TASK GOAL: The response must contain each line of the material that holds "olan".

· · · · · · ·

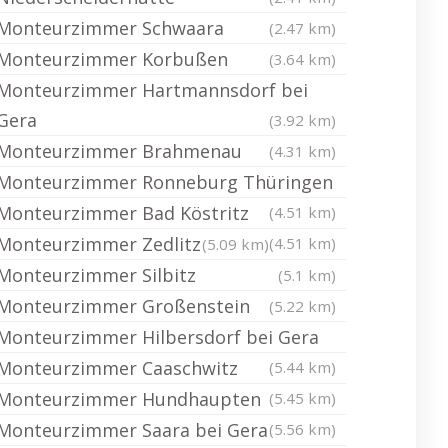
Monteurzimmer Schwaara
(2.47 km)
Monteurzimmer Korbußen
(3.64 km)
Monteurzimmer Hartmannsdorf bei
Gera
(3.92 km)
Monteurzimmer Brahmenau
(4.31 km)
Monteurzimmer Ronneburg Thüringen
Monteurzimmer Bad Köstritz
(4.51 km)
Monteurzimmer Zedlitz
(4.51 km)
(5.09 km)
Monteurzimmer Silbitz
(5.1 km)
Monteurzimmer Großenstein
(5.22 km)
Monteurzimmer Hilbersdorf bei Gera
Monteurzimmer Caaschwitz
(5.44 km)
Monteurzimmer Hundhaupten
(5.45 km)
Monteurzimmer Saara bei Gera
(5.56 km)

· · · · · · ·

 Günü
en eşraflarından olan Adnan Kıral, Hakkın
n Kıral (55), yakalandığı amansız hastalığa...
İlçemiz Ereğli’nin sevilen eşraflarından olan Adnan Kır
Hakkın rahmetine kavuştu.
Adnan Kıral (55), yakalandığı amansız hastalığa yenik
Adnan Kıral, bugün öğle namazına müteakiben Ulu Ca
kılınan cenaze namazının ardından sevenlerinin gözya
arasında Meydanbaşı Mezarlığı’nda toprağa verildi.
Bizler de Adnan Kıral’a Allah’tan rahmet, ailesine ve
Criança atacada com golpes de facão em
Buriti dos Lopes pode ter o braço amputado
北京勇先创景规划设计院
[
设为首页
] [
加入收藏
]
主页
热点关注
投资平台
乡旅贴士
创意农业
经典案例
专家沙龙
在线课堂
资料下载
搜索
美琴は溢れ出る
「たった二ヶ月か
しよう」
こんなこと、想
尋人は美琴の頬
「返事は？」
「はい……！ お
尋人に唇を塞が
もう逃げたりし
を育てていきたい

· · · · · · ·

RESPONSE:
en eşraflarından olan Adnan Kıral, Hakkın
İlçemiz Ereğli’nin sevilen eşraflarından olan Adnan Kır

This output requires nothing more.